*AIM OF THE EXERCISE*. Strip the pictures and reproduce the rest of the listing exactly.

--- START ---

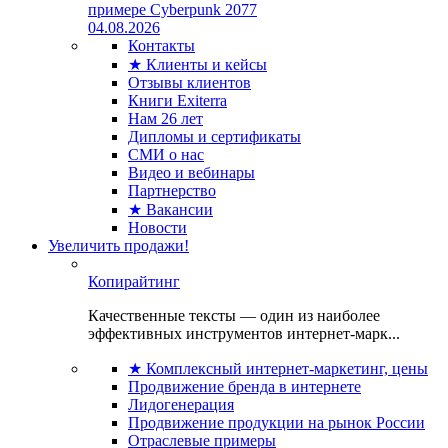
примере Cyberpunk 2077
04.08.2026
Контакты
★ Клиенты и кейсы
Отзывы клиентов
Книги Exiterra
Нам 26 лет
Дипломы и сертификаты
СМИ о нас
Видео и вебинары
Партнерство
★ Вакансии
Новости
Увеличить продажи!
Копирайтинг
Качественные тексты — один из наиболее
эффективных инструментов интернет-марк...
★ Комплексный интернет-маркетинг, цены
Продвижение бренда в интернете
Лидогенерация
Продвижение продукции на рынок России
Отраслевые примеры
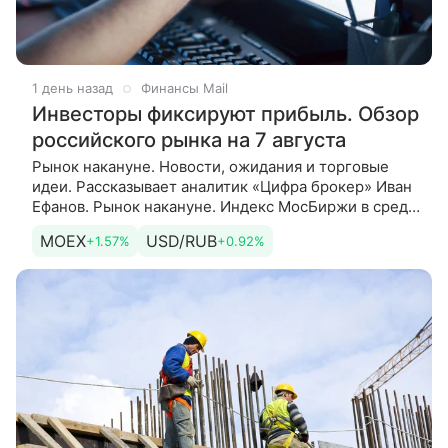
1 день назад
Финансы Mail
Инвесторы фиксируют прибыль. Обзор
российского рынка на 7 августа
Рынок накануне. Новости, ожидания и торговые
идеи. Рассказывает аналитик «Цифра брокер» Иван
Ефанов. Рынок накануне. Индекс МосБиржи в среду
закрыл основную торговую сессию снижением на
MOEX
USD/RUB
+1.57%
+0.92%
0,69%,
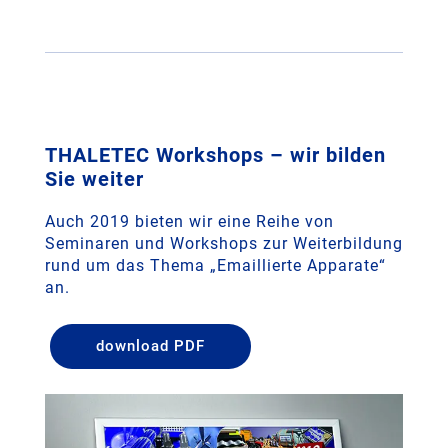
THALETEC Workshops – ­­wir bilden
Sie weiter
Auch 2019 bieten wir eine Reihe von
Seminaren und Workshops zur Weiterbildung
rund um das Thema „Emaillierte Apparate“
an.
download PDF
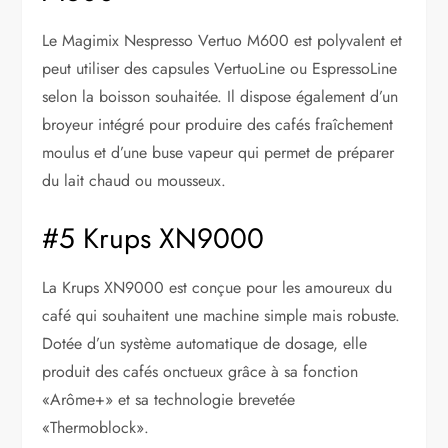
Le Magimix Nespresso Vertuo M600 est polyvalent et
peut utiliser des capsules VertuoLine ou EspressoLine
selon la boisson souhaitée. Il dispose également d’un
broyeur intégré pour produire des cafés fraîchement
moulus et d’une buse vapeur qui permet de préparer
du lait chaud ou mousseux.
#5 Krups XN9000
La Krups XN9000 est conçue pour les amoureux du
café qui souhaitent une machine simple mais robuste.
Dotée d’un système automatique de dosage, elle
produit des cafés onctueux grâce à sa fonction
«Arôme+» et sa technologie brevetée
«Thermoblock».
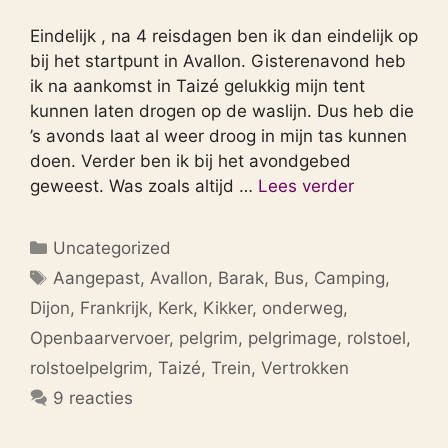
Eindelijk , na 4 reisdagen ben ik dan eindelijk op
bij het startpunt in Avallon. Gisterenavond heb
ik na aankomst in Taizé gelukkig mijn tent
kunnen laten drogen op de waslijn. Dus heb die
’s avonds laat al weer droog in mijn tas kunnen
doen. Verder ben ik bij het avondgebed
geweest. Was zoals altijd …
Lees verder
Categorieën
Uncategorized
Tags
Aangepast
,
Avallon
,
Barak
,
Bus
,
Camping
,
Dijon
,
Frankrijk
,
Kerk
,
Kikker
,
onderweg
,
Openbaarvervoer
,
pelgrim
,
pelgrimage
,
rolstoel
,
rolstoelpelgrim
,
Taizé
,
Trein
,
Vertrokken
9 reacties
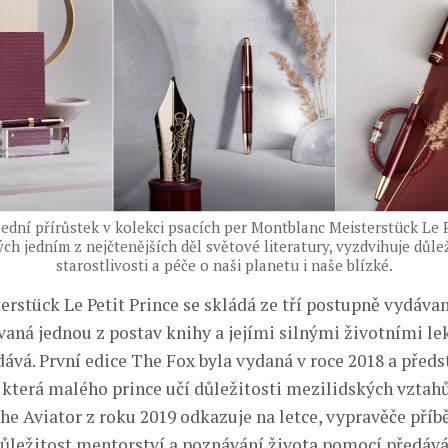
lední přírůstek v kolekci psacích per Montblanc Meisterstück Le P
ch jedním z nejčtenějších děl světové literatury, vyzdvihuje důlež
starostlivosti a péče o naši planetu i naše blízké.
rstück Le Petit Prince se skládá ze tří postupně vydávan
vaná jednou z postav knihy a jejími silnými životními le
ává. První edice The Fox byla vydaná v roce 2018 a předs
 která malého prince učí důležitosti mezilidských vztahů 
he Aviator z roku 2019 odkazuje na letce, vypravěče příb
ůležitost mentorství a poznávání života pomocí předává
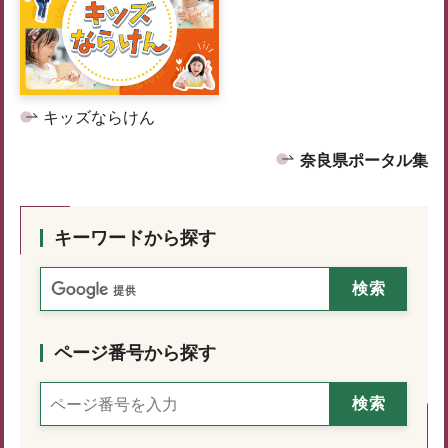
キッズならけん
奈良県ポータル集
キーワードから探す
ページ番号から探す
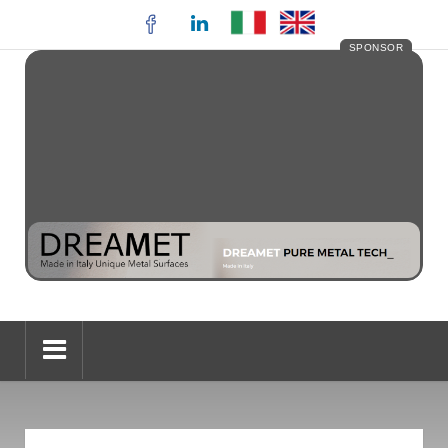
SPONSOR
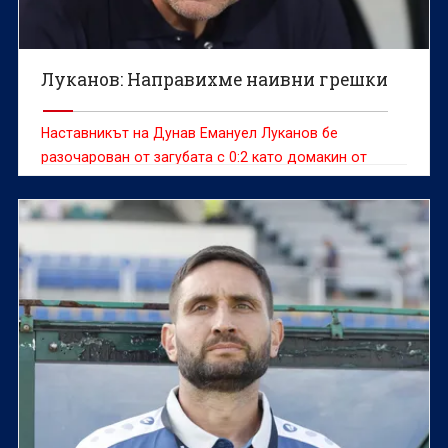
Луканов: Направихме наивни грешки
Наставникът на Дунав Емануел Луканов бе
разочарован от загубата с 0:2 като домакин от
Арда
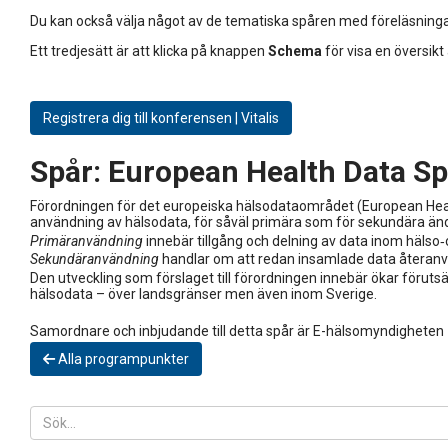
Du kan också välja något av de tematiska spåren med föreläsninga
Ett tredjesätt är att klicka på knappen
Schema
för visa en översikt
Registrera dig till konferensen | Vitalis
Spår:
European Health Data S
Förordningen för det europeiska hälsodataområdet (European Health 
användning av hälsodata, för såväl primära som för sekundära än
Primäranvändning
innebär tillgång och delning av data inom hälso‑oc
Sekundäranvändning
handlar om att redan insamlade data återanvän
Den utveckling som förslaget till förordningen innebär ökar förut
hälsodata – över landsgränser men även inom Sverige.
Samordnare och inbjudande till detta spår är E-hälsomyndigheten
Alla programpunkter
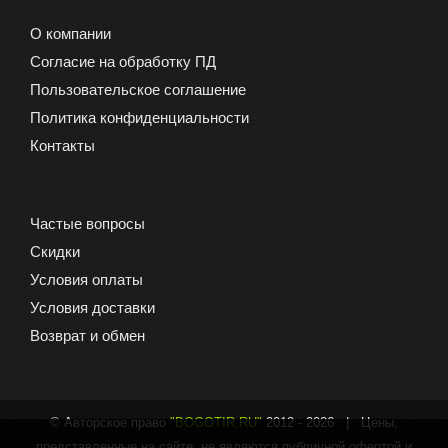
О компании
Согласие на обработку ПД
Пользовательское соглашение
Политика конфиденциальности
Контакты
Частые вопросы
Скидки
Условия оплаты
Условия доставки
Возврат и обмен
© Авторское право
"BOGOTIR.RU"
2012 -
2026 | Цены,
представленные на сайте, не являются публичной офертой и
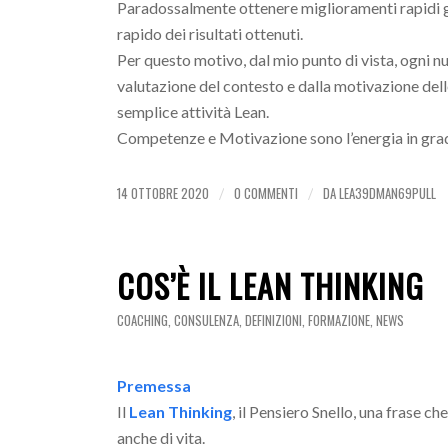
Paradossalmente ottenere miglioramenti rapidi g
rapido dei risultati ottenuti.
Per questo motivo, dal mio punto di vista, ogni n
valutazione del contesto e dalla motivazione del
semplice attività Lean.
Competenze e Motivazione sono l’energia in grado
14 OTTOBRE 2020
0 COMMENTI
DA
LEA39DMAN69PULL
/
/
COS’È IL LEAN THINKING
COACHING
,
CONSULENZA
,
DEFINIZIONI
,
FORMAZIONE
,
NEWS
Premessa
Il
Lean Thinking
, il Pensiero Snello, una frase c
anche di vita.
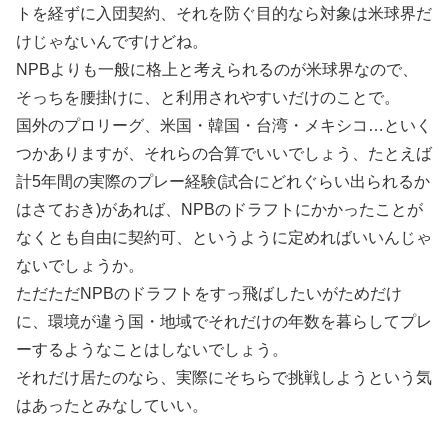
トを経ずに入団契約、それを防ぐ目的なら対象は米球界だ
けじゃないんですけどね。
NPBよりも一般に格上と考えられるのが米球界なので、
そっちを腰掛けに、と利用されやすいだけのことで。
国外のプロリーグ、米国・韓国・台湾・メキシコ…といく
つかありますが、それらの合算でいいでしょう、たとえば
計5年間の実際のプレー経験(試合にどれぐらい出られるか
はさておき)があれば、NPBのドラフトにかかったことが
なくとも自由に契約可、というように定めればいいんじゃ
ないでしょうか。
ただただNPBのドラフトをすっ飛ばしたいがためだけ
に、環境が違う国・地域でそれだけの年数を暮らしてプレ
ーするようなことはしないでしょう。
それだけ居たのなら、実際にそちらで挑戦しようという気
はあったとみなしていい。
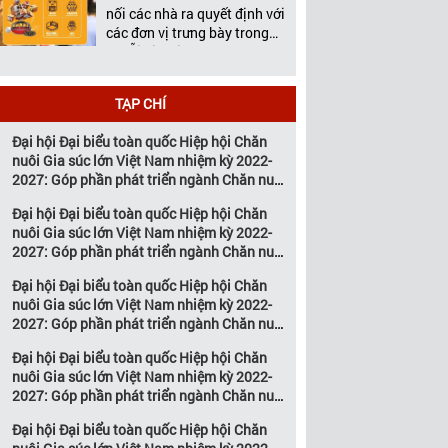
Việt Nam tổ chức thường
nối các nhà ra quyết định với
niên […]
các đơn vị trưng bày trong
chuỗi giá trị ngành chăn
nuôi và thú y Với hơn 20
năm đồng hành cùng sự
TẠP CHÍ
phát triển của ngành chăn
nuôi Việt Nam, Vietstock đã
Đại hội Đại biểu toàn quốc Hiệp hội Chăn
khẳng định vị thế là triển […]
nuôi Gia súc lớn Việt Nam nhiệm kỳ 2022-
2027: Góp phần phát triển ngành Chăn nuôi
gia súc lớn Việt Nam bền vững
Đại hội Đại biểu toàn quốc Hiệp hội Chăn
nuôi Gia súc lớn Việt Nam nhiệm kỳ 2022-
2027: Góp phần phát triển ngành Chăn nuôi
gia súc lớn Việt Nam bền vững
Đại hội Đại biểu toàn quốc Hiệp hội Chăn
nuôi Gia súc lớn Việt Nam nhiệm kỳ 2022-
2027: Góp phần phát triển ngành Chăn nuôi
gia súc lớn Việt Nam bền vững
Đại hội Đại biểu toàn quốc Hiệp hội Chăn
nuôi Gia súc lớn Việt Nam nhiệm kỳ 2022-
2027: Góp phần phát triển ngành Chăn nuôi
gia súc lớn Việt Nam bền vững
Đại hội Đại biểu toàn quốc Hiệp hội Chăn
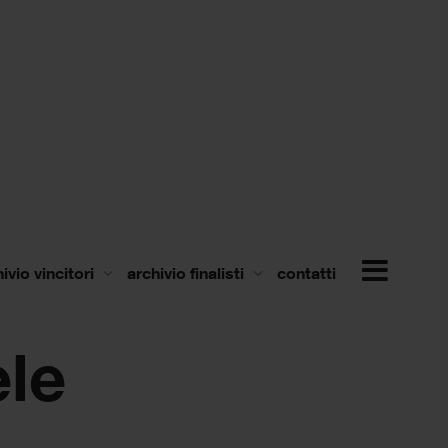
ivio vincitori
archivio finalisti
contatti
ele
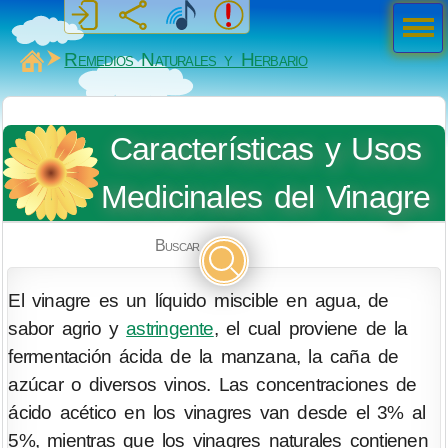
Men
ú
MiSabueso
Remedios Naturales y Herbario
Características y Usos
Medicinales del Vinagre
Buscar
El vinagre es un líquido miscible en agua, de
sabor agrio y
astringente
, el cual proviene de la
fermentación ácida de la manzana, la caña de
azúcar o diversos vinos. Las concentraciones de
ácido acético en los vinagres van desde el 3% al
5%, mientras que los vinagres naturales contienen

--- END ---

*SOLUTION FOR THIS PROBLEM*.
примере Cyberpunk 2077
04.08.2026
Контакты
★ Клиенты и кейсы
Отзывы клиентов
Книги Exiterra
Нам 26 лет
Дипломы и сертификаты
СМИ о нас
Видео и вебинары
Партнерство
★ Вакансии
Новости
Увеличить продажи!
Копирайтинг
Качественные тексты — один из наиболее
эффективных инструментов интернет-марк...
★ Комплексный интернет-маркетинг, цены
Продвижение бренда в интернете
Лидогенерация
Продвижение продукции на рынок России
Отраслевые примеры
1 день назад
Финансы Mail
Инвесторы фиксируют прибыль. Обзор
российского рынка на 7 августа
Рынок накануне. Новости, ожидания и торговые
идеи. Рассказывает аналитик «Цифра брокер» Иван
Ефанов. Рынок накануне. Индекс МосБиржи в среду
закрыл основную торговую сессию снижением на
MOEX
USD/RUB
+1.57%
+0.92%
0,69%,
THALETEC Workshops – ­­wir bilden
Sie weiter
Auch 2019 bieten wir eine Reihe von
Seminaren und Workshops zur Weiterbildung
rund um das Thema „Emaillierte Apparate“
an.
download PDF
Le Magimix Nespresso Vertuo M600 est polyvalent et
peut utiliser des capsules VertuoLine ou EspressoLine
selon la boisson souhaitée. Il dispose également d’un
broyeur intégré pour produire des cafés fraîchement
moulus et d’une buse vapeur qui permet de préparer
du lait chaud ou mousseux.
#5 Krups XN9000
La Krups XN9000 est conçue pour les amoureux du
café qui souhaitent une machine simple mais robuste.
Dotée d’un système automatique de dosage, elle
produit des cafés onctueux grâce à sa fonction
«Arôme+» et sa technologie brevetée
«Thermoblock».
Eindelijk , na 4 reisdagen ben ik dan eindelijk op
bij het startpunt in Avallon. Gisterenavond heb
ik na aankomst in Taizé gelukkig mijn tent
kunnen laten drogen op de waslijn. Dus heb die
’s avonds laat al weer droog in mijn tas kunnen
doen. Verder ben ik bij het avondgebed
geweest. Was zoals altijd …
Lees verder
Categorieën
Uncategorized
Tags
Aangepast
,
Avallon
,
Barak
,
Bus
,
Camping
,
Dijon
,
Frankrijk
,
Kerk
,
Kikker
,
onderweg
,
Openbaarvervoer
,
pelgrim
,
pelgrimage
,
rolstoel
,
rolstoelpelgrim
,
Taizé
,
Trein
,
Vertrokken
9 reacties
lední přírůstek v kolekci psacích per Montblanc Meisterstück Le P
ch jedním z nejčtenějších děl světové literatury, vyzdvihuje důlež
starostlivosti a péče o naši planetu i naše blízké.
rstück Le Petit Prince se skládá ze tří postupně vydávan
vaná jednou z postav knihy a jejími silnými životními le
ává. První edice The Fox byla vydaná v roce 2018 a předs
 která malého prince učí důležitosti mezilidských vztahů 
he Aviator z roku 2019 odkazuje na letce, vypravěče příb
ůležitost mentorství a poznávání života pomocí předává
キッズならけん
奈良県ポータル集
キーワードから探す
ページ番号から探す
SPONSOR
Луканов: Направихме наивни грешки
Наставникът на Дунав Емануел Луканов бе
разочарован от загубата с 0:2 като домакин от
Арда
Du kan också välja något av de tematiska spåren med föreläsninga
Ett tredjesätt är att klicka på knappen
Schema
för visa en översikt
Registrera dig till konferensen | Vitalis
Spår:
European Health Data S
Förordningen för det europeiska hälsodataområdet (European Health 
användning av hälsodata, för såväl primära som för sekundära än
Primäranvändning
innebär tillgång och delning av data inom hälso‑oc
Sekundäranvändning
handlar om att redan insamlade data återanvän
Den utveckling som förslaget till förordningen innebär ökar förut
hälsodata – över landsgränser men även inom Sverige.
Samordnare och inbjudande till detta spår är E-hälsomyndigheten
Alla programpunkter
О компании
Согласие на обработку ПД
Пользовательское соглашение
Политика конфиденциальности
Контакты
Частые вопросы
Скидки
Условия оплаты
Условия доставки
Возврат и обмен
© Авторское право
"BOGOTIR.RU"
2012 -
2026 | Цены,
представленные на сайте, не являются публичной офертой и
Paradossalmente ottenere miglioramenti rapidi g
rapido dei risultati ottenuti.
Per questo motivo, dal mio punto di vista, ogni n
valutazione del contesto e dalla motivazione del
semplice attività Lean.
Competenze e Motivazione sono l’energia in grado
14 OTTOBRE 2020
0 COMMENTI
DA
LEA39DMAN69PULL
/
/
COS’È IL LEAN THINKING
COACHING
,
CONSULENZA
,
DEFINIZIONI
,
FORMAZIONE
,
NEWS
Premessa
Il
Lean Thinking
, il Pensiero Snello, una frase c
anche di vita.
トを経ずに入団契約、それを防ぐ目的なら対象は米球界だ
けじゃないんですけどね。
NPBよりも一般に格上と考えられるのが米球界なので、
そっちを腰掛けに、と利用されやすいだけのことで。
国外のプロリーグ、米国・韓国・台湾・メキシコ…といく
つかありますが、それらの合算でいいでしょう、たとえば
計5年間の実際のプレー経験(試合にどれぐらい出られるか
はさておき)があれば、NPBのドラフトにかかったことが
なくとも自由に契約可、というように定めればいいんじゃ
ないでしょうか。
ただただNPBのドラフトをすっ飛ばしたいがためだけ
に、環境が違う国・地域でそれだけの年数を暮らしてプレ
ーするようなことはしないでしょう。
それだけ居たのなら、実際にそちらで挑戦しようという気
はあったとみなしていい。
Việt Nam tổ chức thường
nối các nhà ra quyết định với
niên […]
các đơn vị trưng bày trong
chuỗi giá trị ngành chăn
nuôi và thú y Với hơn 20
năm đồng hành cùng sự
TẠP CHÍ
phát triển của ngành chăn
nuôi Việt Nam, Vietstock đã
Đại hội Đại biểu toàn quốc Hiệp hội Chăn
khẳng định vị thế là triển […]
nuôi Gia súc lớn Việt Nam nhiệm kỳ 2022-
2027: Góp phần phát triển ngành Chăn nuôi
gia súc lớn Việt Nam bền vững
Đại hội Đại biểu toàn quốc Hiệp hội Chăn
nuôi Gia súc lớn Việt Nam nhiệm kỳ 2022-
2027: Góp phần phát triển ngành Chăn nuôi
gia súc lớn Việt Nam bền vững
Đại hội Đại biểu toàn quốc Hiệp hội Chăn
nuôi Gia súc lớn Việt Nam nhiệm kỳ 2022-
2027: Góp phần phát triển ngành Chăn nuôi
gia súc lớn Việt Nam bền vững
Đại hội Đại biểu toàn quốc Hiệp hội Chăn
nuôi Gia súc lớn Việt Nam nhiệm kỳ 2022-
2027: Góp phần phát triển ngành Chăn nuôi
gia súc lớn Việt Nam bền vững
Đại hội Đại biểu toàn quốc Hiệp hội Chăn
ivio vincitori
archivio finalisti
contatti
ele
Men
ú
MiSabueso
Remedios Naturales y Herbario
Características y Usos
Medicinales del Vinagre
Buscar
El vinagre es un líquido miscible en agua, de
sabor agrio y
astringente
, el cual proviene de la
fermentación ácida de la manzana, la caña de
azúcar o diversos vinos. Las concentraciones de
ácido acético en los vinagres van desde el 3% al
5%, mientras que los vinagres naturales contienen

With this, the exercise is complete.